Social Security Benefits
To the extent that COVID-19 results in a decline in average earnings in 2020, those born in 1960 (who turn 60 in 2020) could see a permanent cut in their benefits. The problem arises because past earnings and the benefit formula are adjusted by Social Security’s Average Wage Index (AWI). Benefits are calculated in three steps. The first step is determining the worker’s Average Indexed Monthly Earnings (AIME), which involves adjusting nominal earnings for each year up to age 60 by the AWI, identifying the highest 35 years (which can
include unindexed wages earned after age 60), and dividing by 12 to produce a monthly figure.
The second step is to calculate the worker’s Primary Insurance Amount (PIA): the benefit payable at the Full Retirement Age, which for workers age 60 in 2020 is age 67. The PIA is calculated by applying Social Security’s progressive benefit formula to the worker’s AIME.
In 2018, the formula was:
- 90 percent of the first $960 of AIME plus
- 32 percent of AIME between $960 and $5,785 plus
- 15 percent of AIME between $5,785 and $9,875.
The dollar “bend points” in the benefit formula are also adjusted by the AWI (but up to age 62 rather than age 60). For the 1960 birth cohort, the bend point values used to calculate their benefits will reflect the growth of the AWI between 2018 and 2020. The final steps involve increasing the benefit up to the age of retirement using the Social Security COLA and then reducing the benefit for early claiming or increasing it for later claiming (up to age 70).
Social Security Finances
The question of great interest is how the current pandemic could affect Social Security finances. Of course, no one knows the answer, because no one knows how long it will take to get the virus under control and how long it will take the economy to recover from the shutdown. That said, two pictures offer a useful way to think about the question.
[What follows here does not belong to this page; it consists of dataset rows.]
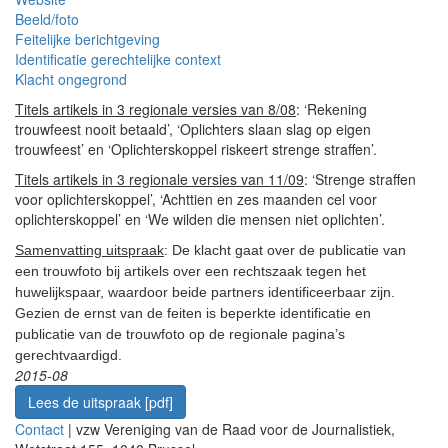
Beeld/foto
Feitelijke berichtgeving
Identificatie gerechtelijke context
Klacht ongegrond
Titels artikels in 3 regionale versies van 8/08
: ‘Rekening
trouwfeest nooit betaald’, ‘Oplichters slaan slag op eigen
trouwfeest’ en ‘Oplichterskoppel riskeert strenge straffen’.
Titels artikels in 3 regionale versies van 11/09
: ‘Strenge straffen
voor oplichterskoppel’, ‘Achttien en zes maanden cel voor
oplichterskoppel’ en ‘We wilden die mensen niet oplichten’.
Samenvatting uitspraak
: De klacht gaat over de publicatie van
een trouwfoto bij artikels over een rechtszaak tegen het
huwelijkspaar, waardoor beide partners identificeerbaar zijn.
Gezien de ernst van de feiten is beperkte identificatie en
publicatie van de trouwfoto op de regionale pagina’s
gerechtvaardigd.
2015-08
Lees de uitspraak [pdf]
Contact
| vzw Vereniging van de Raad voor de Journalistiek,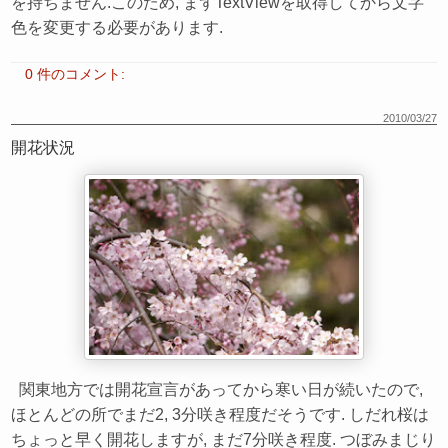
を持ちません.このため, まずTextViewを取得してから文字
色を変更する必要があります.
0 件のコメント:
2010/03/27
開花状況
関東地方では開花宣言があってから寒い日が続いたので,
ほとんどの所でまだ2, 3分咲き程度だそうです. しだれ桜は
ちょっと早く開花しますが, まだ7分咲き程度. つぼみまじり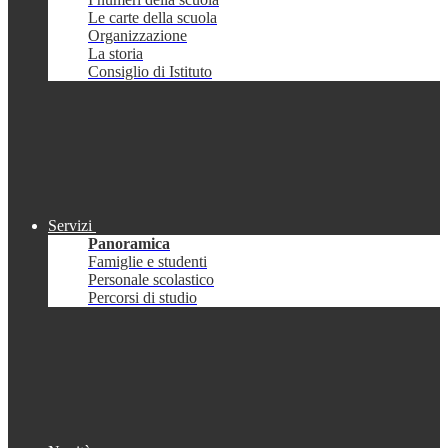
Le carte della scuola
Organizzazione
La storia
Consiglio di Istituto
Servizi
Panoramica
Famiglie e studenti
Personale scolastico
Percorsi di studio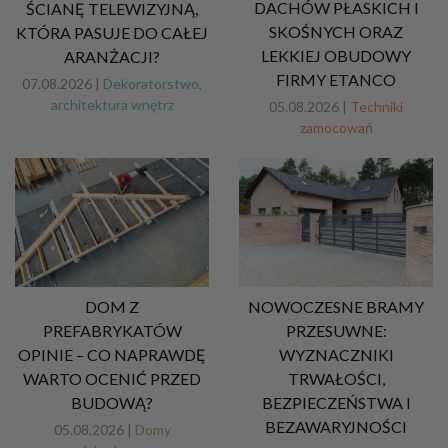
DACHÓW PŁASKICH I
ŚCIANĘ TELEWIZYJNĄ,
SKOŚNYCH ORAZ
KTÓRA PASUJE DO CAŁEJ
LEKKIEJ OBUDOWY
ARANŻACJI?
FIRMY ETANCO
07.08.2026 |
Dekoratorstwo,
architektura wnętrz
05.08.2026 |
Techniki
zamocowań
DOM Z
NOWOCZESNE BRAMY
PREFABRYKATÓW
PRZESUWNE:
OPINIE – CO NAPRAWDĘ
WYZNACZNIKI
WARTO OCENIĆ PRZED
TRWAŁOŚCI,
BUDOWĄ?
BEZPIECZEŃSTWA I
BEZAWARYJNOŚCI
05.08.2026 |
Domy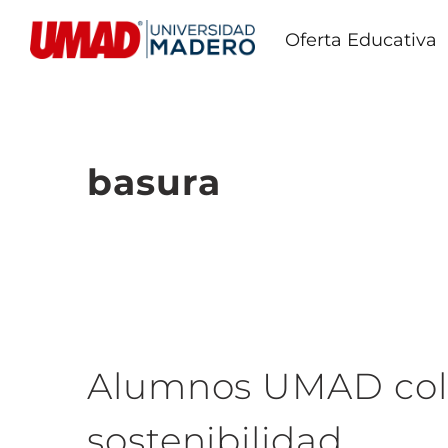
Oferta Educativa
basura
Alumnos UMAD cola
sostenibilidad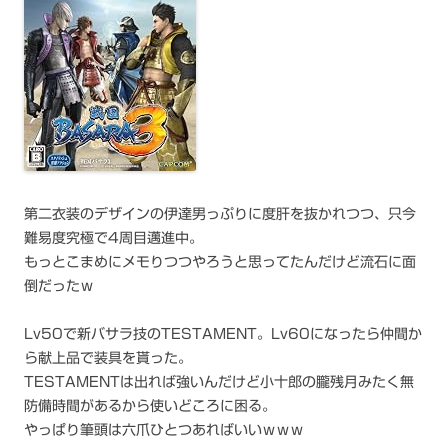
第二衣装のデザインの伊達男っぷりに度肝を抜かれつつ、只今
難易度究極で4周目邁進中。
もっとこまめにメモりつつやろうと思ってたんだけど流石に面
倒だったｗ
Lv50で新バサラ技のTESTAMENT。Lv60になったら仲間か
ら献上品で装具を貰った。
TESTAMENTは出れば強いんだけど小十郎の朧残月みたく無
防備時間があるから使いどころに困る。
やっぱり筆頭は六爪ひとつあればいいｗｗｗ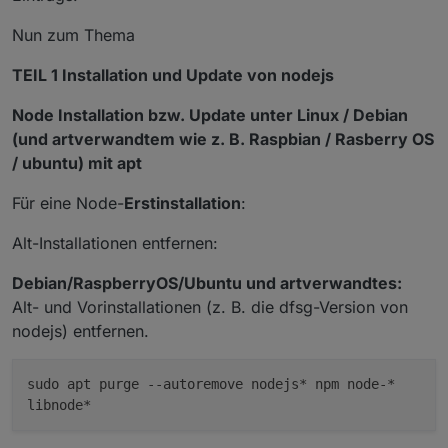
Nun zum Thema
TEIL 1 Installation und Update von nodejs
Node Installation bzw. Update unter Linux / Debian
(und artverwandtem wie z. B. Raspbian / Rasberry OS
/ ubuntu) mit apt
Für eine Node-
Erstinstallation
:
Alt-Installationen entfernen:
Debian/RaspberryOS/Ubuntu und artverwandtes:
Alt- und Vorinstallationen (z. B. die dfsg-Version von
nodejs) entfernen.
sudo apt purge
--autoremove
nodejs* npm node-*
libnode*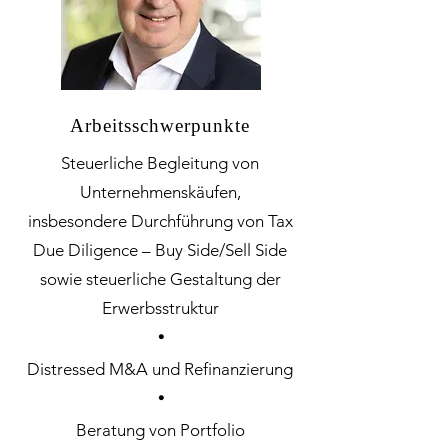
Arbeitsschwerpunkte
Steuerliche Begleitung von
Unternehmenskäufen,
insbesondere Durchführung von Tax
Due Diligence – Buy Side/Sell Side
sowie steuerliche Gestaltung der
Erwerbsstruktur
・
Distressed M&A und Refinanzierung
・
Beratung von Portfolio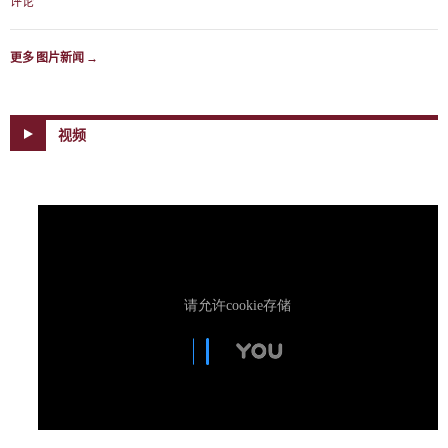
评论
更多 图片新闻
→
视频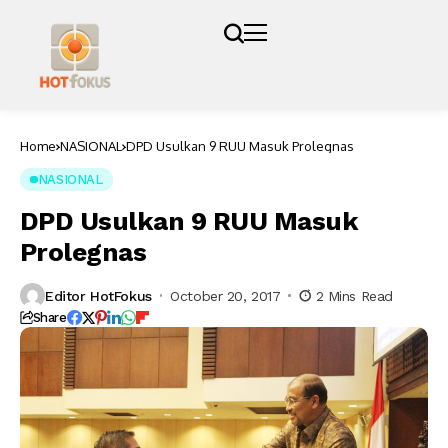
Home
NASIONAL
DPD Usulkan 9 RUU Masuk Prolegnas
NASIONAL
DPD Usulkan 9 RUU Masuk
Prolegnas
Editor HotFokus
October 20, 2017
2 Mins Read
Share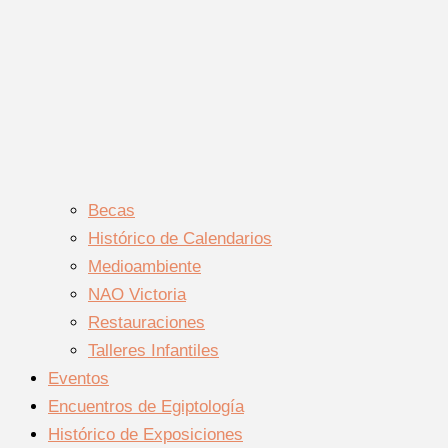
Becas
Histórico de Calendarios
Medioambiente
NAO Victoria
Restauraciones
Talleres Infantiles
Eventos
Encuentros de Egiptología
Histórico de Exposiciones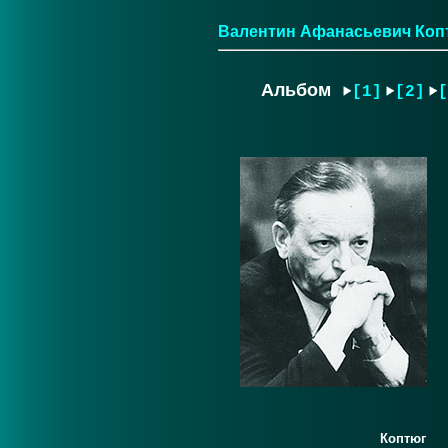
Валентин Афанасьевич Коп
Альбом
[1]
[2]
[
Коптюг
The first is the conventional figure showing the program costs and income as a percentage of payrolls over the next 75 years. The pandemic and its aftermath could shift the long-run cost and income lines. While it is always possible that a multi-year period of very low revenues could lower the income line, these long-run cost and income curves are not easily moved as they already implicitly incorporate recessions and recoveries. In other words, while it is not impossible, the 75-year projections may not be the first place to look for action.